**Work instruction:**
Work through the material below and tally the lines holding "cuadrados"; only the tally should be returned.

——

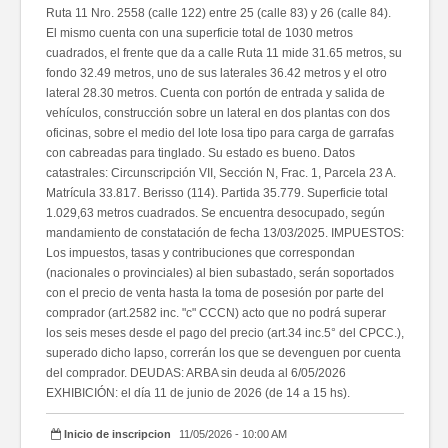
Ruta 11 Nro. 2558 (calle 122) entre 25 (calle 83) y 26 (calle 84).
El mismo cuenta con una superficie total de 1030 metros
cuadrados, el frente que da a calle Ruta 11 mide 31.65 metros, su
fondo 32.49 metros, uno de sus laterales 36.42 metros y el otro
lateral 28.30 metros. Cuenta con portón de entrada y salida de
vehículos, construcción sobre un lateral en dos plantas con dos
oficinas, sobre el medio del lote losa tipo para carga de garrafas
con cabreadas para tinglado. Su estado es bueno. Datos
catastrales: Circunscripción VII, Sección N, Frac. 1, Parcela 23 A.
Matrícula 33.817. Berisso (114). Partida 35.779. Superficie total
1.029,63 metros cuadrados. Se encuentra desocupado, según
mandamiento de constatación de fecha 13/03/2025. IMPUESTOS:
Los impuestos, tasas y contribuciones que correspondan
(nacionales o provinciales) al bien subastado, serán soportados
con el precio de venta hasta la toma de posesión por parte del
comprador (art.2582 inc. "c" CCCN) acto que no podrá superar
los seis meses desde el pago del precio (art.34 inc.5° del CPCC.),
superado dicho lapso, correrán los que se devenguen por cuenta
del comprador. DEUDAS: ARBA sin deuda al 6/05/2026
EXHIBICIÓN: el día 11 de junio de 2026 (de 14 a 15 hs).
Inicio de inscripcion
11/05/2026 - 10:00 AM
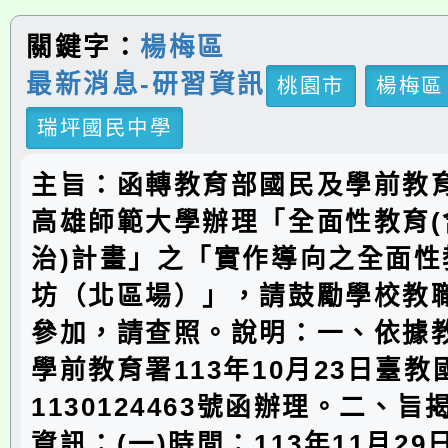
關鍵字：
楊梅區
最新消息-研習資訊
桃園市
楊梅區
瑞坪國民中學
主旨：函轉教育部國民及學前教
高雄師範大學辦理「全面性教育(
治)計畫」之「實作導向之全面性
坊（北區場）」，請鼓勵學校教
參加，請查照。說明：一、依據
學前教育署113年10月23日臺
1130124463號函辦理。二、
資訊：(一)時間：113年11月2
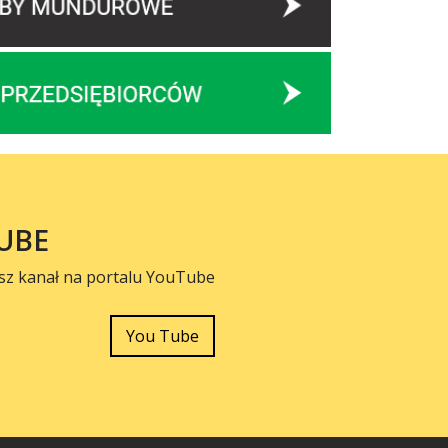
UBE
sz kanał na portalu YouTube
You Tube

——

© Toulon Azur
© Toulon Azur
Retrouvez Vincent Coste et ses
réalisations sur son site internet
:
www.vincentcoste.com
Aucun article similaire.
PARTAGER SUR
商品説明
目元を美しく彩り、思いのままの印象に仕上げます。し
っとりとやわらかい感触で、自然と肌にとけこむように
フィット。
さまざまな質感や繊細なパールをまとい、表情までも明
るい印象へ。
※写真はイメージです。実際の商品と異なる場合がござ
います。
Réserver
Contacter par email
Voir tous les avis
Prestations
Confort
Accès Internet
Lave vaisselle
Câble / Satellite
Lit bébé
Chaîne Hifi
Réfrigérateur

——

**Task answer:**
2